Ford stock hits a 4-year high.

Ford Motor Co. shares closed the day on Wall Street at $9.90, a comfortable 2.4%, or 23-cent jump for the day, well above the Dow Jones Industrial Average.

But more significantly, the bell rang as Ford shares surged to their highest level in four years, and a big turnaround from the spring of 2009, when the automaker was trading just north of a dollar.

Industry analysts, such as Joe Phillippi, of AutoTrends Consulting, point to a variety of reasons for the surge.  As 2009 began, the automaker decided to forego the federal bailout needed by its cross-town rivals, General Motors and Chrysler, and was later able to avoid going into bankruptcy like the other members of Detroit’s Big Three.  That, said Phillippi, has not been missed by consumers who see it as a sign of strength – which translates into an endorsement of Ford products.

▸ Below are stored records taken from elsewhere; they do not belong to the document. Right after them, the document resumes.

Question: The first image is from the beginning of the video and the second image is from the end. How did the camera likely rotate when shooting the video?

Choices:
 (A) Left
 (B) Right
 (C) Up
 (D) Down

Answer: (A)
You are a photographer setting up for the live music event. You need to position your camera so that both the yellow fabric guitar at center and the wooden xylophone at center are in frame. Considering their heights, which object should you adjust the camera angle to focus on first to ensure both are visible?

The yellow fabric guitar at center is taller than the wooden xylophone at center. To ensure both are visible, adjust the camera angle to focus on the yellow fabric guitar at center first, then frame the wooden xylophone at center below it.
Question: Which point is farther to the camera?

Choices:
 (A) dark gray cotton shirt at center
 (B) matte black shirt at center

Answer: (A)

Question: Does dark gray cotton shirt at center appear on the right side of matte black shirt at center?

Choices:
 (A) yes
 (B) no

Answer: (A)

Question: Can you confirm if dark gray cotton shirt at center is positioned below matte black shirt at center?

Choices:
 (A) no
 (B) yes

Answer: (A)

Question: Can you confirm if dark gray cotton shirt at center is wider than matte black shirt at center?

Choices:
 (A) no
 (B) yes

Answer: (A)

The automaker has been receiving quite a few of those.  Two of its models are up for the coveted North American Car and Truck of the Year awards, which are handed out at the North American International Auto Show, next month.  The influential Consumer Reports magazine described Ford as the only Detroit maker producing “world-class” products, when it released its annual vehicle reliability survey several months ago.

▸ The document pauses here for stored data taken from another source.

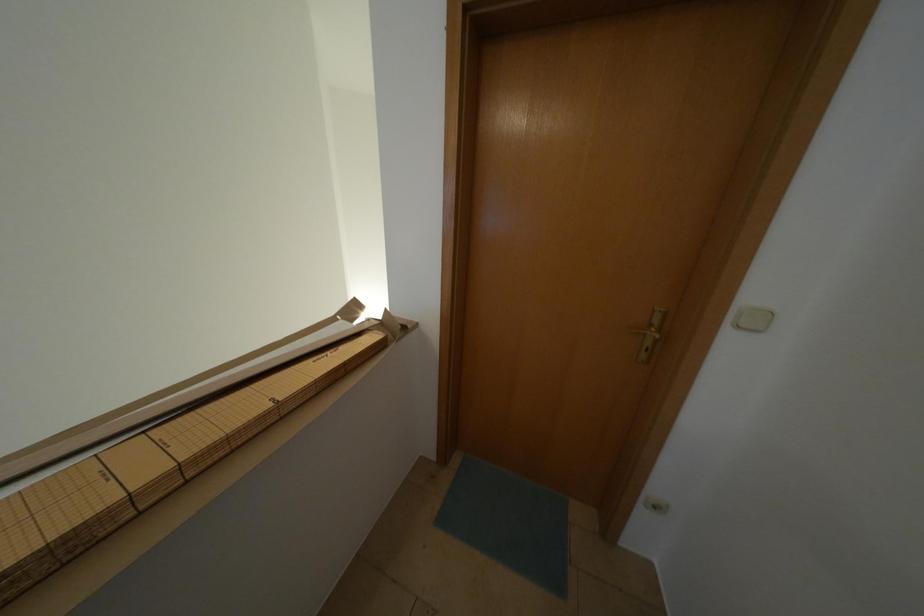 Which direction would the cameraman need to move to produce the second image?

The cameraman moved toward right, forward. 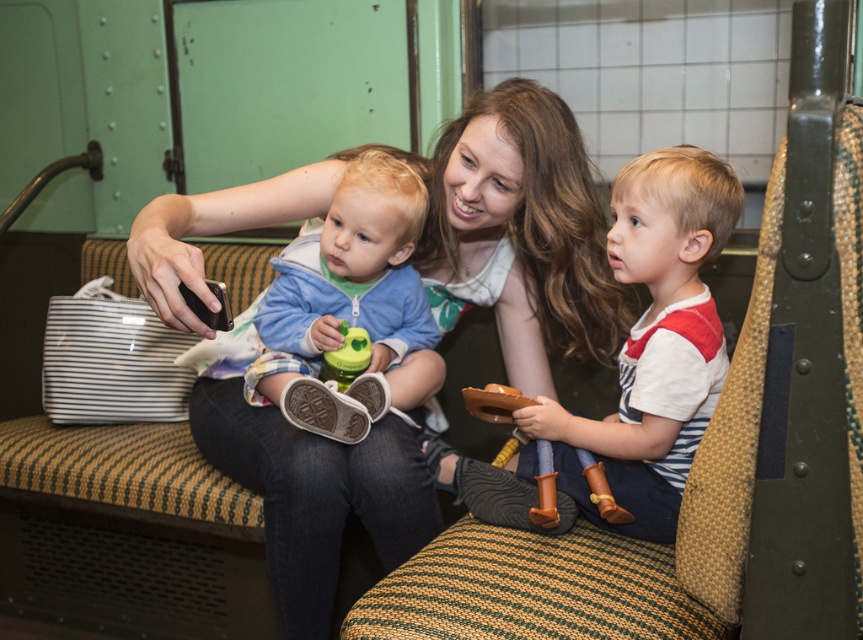 Who is shorter, matte green shirt at center or light blue fleece jacket at center?

light blue fleece jacket at center is shorter.

Can you confirm if matte green shirt at center is smaller than light blue fleece jacket at center?

No.

This screenshot has width=863, height=640. Find the location of `matte green shirt at center`. matte green shirt at center is located at coordinates (446, 228).

Locate an element on the screen. Image resolution: width=863 pixels, height=640 pixels. matte green shirt at center is located at coordinates pyautogui.click(x=446, y=228).

How far apart are striped cotton shirt at center and light blue fleece jacket at center?

A distance of 18.02 inches exists between striped cotton shirt at center and light blue fleece jacket at center.

Who is more forward, [695,189] or [361,268]?

Point [695,189] is more forward.

Is point (620, 497) positioned after point (288, 353)?

No, (620, 497) is in front of (288, 353).

Where is `striped cotton shirt at center`? The image size is (863, 640). striped cotton shirt at center is located at coordinates (654, 339).

Can you confirm if matte green shirt at center is taller than striped cotton shirt at center?

Yes.

Locate an element on the screen. The width and height of the screenshot is (863, 640). matte green shirt at center is located at coordinates (446, 228). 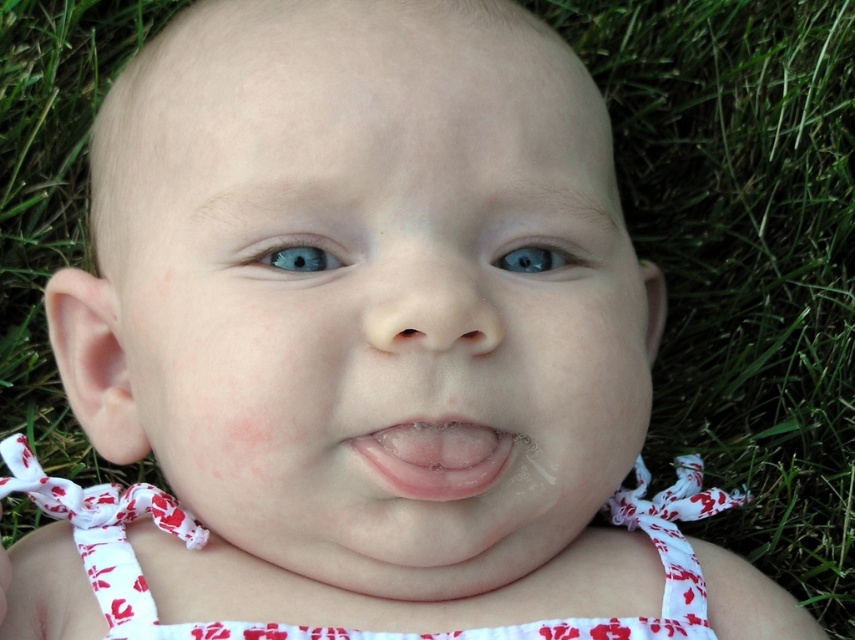 Question: Can you confirm if blue glossy eye at upper center is wider than blue smooth eye at center?

Choices:
 (A) no
 (B) yes

Answer: (B)

Question: Is white floral fabric dress at center closer to camera compared to pink smooth tongue at center?

Choices:
 (A) no
 (B) yes

Answer: (A)

Question: Based on their relative distances, which object is nearer to the smooth flesh nose at center?

Choices:
 (A) blue smooth eye at center
 (B) blue glossy eye at upper center
 (C) smooth skin baby at center
 (D) white floral fabric dress at center

Answer: (B)

Question: Observing the image, what is the correct spatial positioning of smooth skin baby at center in reference to smooth flesh nose at center?

Choices:
 (A) above
 (B) below

Answer: (A)

Question: Which point is closer to the camera?

Choices:
 (A) pink smooth tongue at center
 (B) white floral fabric dress at center
 (C) smooth skin baby at center
 (D) blue glossy eye at upper center

Answer: (C)

Question: Which of the following is the farthest from the observer?

Choices:
 (A) (181, 637)
 (B) (516, 264)
 (C) (293, 240)
 (D) (351, 236)

Answer: (B) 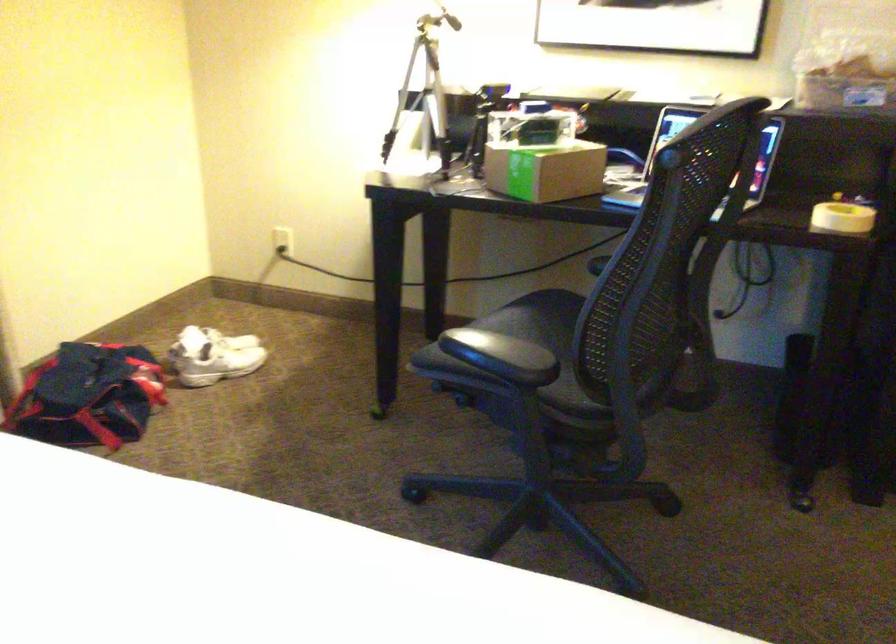 The height and width of the screenshot is (644, 896). Identify the location of white shoe. click(x=213, y=355). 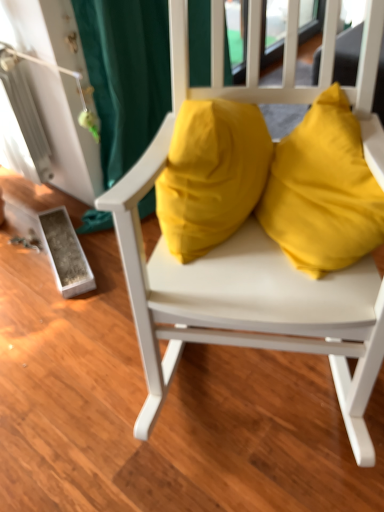 Question: Could you tell me if matte yellow cushions at center is facing yellow fabric pillow at center?

Choices:
 (A) no
 (B) yes

Answer: (B)

Question: Are matte yellow cushions at center and yellow fabric pillow at center located far from each other?

Choices:
 (A) yes
 (B) no

Answer: (B)

Question: From the image's perspective, is matte yellow cushions at center below yellow fabric pillow at center?

Choices:
 (A) no
 (B) yes

Answer: (B)

Question: Can you confirm if matte yellow cushions at center is shorter than yellow fabric pillow at center?

Choices:
 (A) yes
 (B) no

Answer: (B)

Question: Is matte yellow cushions at center wider than yellow fabric pillow at center?

Choices:
 (A) yes
 (B) no

Answer: (A)

Question: Is matte yellow cushions at center further to camera compared to yellow fabric pillow at center?

Choices:
 (A) yes
 (B) no

Answer: (B)

Question: Is matte yellow cushions at center a part of yellow fabric pillow at center?

Choices:
 (A) yes
 (B) no

Answer: (B)

Question: Is yellow fabric pillow at center to the left of matte yellow cushions at center from the viewer's perspective?

Choices:
 (A) no
 (B) yes

Answer: (B)

Question: From the image's perspective, is yellow fabric pillow at center beneath matte yellow cushions at center?

Choices:
 (A) no
 (B) yes

Answer: (A)

Question: Is yellow fabric pillow at center located outside matte yellow cushions at center?

Choices:
 (A) yes
 (B) no

Answer: (B)

Question: From a real-world perspective, is yellow fabric pillow at center positioned under matte yellow cushions at center based on gravity?

Choices:
 (A) yes
 (B) no

Answer: (B)

Question: Does yellow fabric pillow at center appear on the right side of matte yellow cushions at center?

Choices:
 (A) yes
 (B) no

Answer: (B)

Question: Relative to matte yellow cushions at center, is yellow fabric pillow at center in front or behind?

Choices:
 (A) front
 (B) behind

Answer: (B) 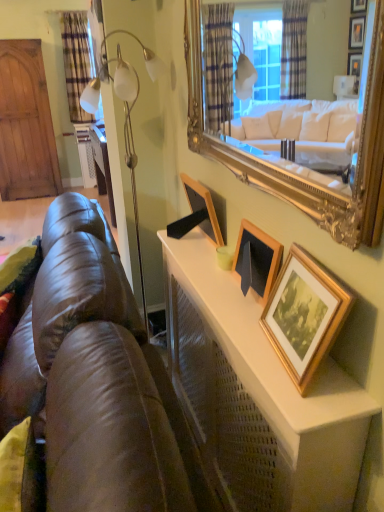 Question: Looking at their shapes, would you say gold wooden picture frame at upper right, the third picture frame positioned from the left, is wider or thinner than wooden picture frame at center, the 2th picture frame viewed from the left?

Choices:
 (A) wide
 (B) thin

Answer: (B)

Question: From the image's perspective, is gold wooden picture frame at upper right, which is the third picture frame from back to front, located above or below wooden picture frame at center, marked as the 2th picture frame in a right-to-left arrangement?

Choices:
 (A) below
 (B) above

Answer: (A)

Question: Considering the real-world distances, which object is farthest from the brown leather couch at lower left?

Choices:
 (A) wooden picture frame at center, the 2th picture frame viewed from the left
 (B) wooden picture frame at upper center, which is counted as the third picture frame, starting from the front
 (C) gold wooden picture frame at upper right, the third picture frame positioned from the left
 (D) gold ornate mirror at upper center
 (E) plaid fabric curtain at upper left

Answer: (E)

Question: Which object is the farthest from the brown leather couch at lower left?

Choices:
 (A) wooden picture frame at upper center, which is the first picture frame in back-to-front order
 (B) wooden picture frame at center, which is the second picture frame in front-to-back order
 (C) gold ornate mirror at upper center
 (D) plaid fabric curtain at upper left
 (E) gold wooden picture frame at upper right, the first picture frame in the right-to-left sequence

Answer: (D)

Meanwhile, a new study by Zacks Investment Research finds that Ford is tops for projected vehicle residual values among makers based in the U.S.  The report says the residuals on a Ford vehicle after 36 months in service have gone up an average $1,310 for 2010 compared to past model-year.  That can yield significant savings not only to consumers but to Ford itself, especially when it comes to leasing.

Ford CEO Alan Mulally last week hinted at a possible surge in sales during the last two weeks of the year, and Deutsche Bank analyst Rod Lache is predicting Ford will see a 4.5% jump in sales when the books are closed for December.  That would be a bit behind the overall 7.5% jump he predicts for the U.S. market, but by comparison Lache foresees double-digit declines for GM and Chrysler.  Lache is predicting Ford will end the year with a 15.5% market share, up a half point from 2008.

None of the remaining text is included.